_What to do_. All lines from the one containing "Answer in <instances>...</instances>." to the end of the data below are to be returned exactly, both ends included, with nothing added.

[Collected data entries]
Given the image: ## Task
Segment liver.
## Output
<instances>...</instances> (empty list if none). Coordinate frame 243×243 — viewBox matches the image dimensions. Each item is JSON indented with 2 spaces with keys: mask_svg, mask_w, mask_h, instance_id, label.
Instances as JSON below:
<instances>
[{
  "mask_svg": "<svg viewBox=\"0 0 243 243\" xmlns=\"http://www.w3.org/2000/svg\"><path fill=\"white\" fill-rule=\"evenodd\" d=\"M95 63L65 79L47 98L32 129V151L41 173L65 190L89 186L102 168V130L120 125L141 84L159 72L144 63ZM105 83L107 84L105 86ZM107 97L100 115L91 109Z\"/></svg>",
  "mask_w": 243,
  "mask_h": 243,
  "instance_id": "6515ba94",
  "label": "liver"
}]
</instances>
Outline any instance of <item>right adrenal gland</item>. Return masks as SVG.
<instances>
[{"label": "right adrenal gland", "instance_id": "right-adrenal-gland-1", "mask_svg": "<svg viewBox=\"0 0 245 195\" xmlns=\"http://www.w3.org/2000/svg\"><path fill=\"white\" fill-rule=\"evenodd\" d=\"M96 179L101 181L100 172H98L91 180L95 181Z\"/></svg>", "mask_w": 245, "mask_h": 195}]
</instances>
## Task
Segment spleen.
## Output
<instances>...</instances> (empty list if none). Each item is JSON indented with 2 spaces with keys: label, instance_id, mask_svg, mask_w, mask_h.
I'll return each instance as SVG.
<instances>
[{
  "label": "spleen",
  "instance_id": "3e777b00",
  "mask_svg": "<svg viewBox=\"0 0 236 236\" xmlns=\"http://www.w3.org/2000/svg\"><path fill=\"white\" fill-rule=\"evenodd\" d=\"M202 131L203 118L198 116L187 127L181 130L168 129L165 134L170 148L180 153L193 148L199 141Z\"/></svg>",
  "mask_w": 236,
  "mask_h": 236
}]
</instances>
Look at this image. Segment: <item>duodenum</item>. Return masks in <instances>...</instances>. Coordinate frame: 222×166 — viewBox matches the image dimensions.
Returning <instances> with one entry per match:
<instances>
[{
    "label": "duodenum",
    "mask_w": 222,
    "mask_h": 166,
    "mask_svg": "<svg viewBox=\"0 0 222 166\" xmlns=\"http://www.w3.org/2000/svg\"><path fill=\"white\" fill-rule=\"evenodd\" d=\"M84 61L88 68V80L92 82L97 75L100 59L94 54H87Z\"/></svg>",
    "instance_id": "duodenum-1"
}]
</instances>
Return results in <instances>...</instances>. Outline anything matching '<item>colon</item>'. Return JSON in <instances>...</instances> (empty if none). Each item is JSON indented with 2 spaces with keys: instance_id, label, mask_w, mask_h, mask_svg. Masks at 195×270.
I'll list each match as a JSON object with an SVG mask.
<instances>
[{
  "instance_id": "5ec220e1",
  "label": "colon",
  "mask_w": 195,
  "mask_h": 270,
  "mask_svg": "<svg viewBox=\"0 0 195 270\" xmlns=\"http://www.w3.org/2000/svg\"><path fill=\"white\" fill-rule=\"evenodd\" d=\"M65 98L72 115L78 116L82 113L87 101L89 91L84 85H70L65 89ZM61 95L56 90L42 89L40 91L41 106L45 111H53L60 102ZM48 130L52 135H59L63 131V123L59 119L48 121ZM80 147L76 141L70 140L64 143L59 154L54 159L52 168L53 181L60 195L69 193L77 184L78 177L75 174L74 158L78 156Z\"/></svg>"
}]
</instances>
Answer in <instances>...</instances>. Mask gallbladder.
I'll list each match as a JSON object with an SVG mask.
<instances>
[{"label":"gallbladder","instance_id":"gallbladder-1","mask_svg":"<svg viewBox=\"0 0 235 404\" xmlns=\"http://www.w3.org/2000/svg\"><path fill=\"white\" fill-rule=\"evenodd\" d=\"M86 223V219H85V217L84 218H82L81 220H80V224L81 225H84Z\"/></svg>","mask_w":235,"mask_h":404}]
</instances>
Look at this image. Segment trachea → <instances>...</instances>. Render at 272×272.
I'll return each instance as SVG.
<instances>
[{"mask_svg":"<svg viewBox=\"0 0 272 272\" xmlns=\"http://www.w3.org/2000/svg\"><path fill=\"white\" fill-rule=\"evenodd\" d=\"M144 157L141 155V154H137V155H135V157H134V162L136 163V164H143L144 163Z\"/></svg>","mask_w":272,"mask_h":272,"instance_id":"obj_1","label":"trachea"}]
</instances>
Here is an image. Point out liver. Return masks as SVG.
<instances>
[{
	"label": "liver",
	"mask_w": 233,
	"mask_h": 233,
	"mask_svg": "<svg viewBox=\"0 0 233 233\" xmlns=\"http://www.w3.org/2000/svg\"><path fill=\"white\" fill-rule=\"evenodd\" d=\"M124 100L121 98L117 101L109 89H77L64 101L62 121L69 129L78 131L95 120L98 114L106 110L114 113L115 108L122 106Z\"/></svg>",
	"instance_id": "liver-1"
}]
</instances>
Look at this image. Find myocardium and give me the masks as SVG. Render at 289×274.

_Written response_.
Answer in <instances>...</instances>. Mask gallbladder.
I'll list each match as a JSON object with an SVG mask.
<instances>
[{"label":"gallbladder","instance_id":"gallbladder-1","mask_svg":"<svg viewBox=\"0 0 235 404\" xmlns=\"http://www.w3.org/2000/svg\"><path fill=\"white\" fill-rule=\"evenodd\" d=\"M86 223V219H85V217L84 218H82L81 220H80V224L81 225H84Z\"/></svg>","mask_w":235,"mask_h":404}]
</instances>
Look at this image. Segment trachea → <instances>...</instances>. Render at 272×272.
I'll return each instance as SVG.
<instances>
[{"mask_svg":"<svg viewBox=\"0 0 272 272\" xmlns=\"http://www.w3.org/2000/svg\"><path fill=\"white\" fill-rule=\"evenodd\" d=\"M144 157L141 155V154H137V155H135V157H134V162L136 163V164H143L144 163Z\"/></svg>","mask_w":272,"mask_h":272,"instance_id":"obj_1","label":"trachea"}]
</instances>
Here is an image. Point out liver. Return masks as SVG.
<instances>
[{
	"label": "liver",
	"mask_w": 233,
	"mask_h": 233,
	"mask_svg": "<svg viewBox=\"0 0 233 233\" xmlns=\"http://www.w3.org/2000/svg\"><path fill=\"white\" fill-rule=\"evenodd\" d=\"M124 100L121 98L117 101L109 89H77L64 101L62 121L69 129L78 131L95 120L98 114L106 110L114 113L115 108L122 106Z\"/></svg>",
	"instance_id": "liver-1"
}]
</instances>
Look at this image. Find myocardium and give me the masks as SVG. Render at 289×274.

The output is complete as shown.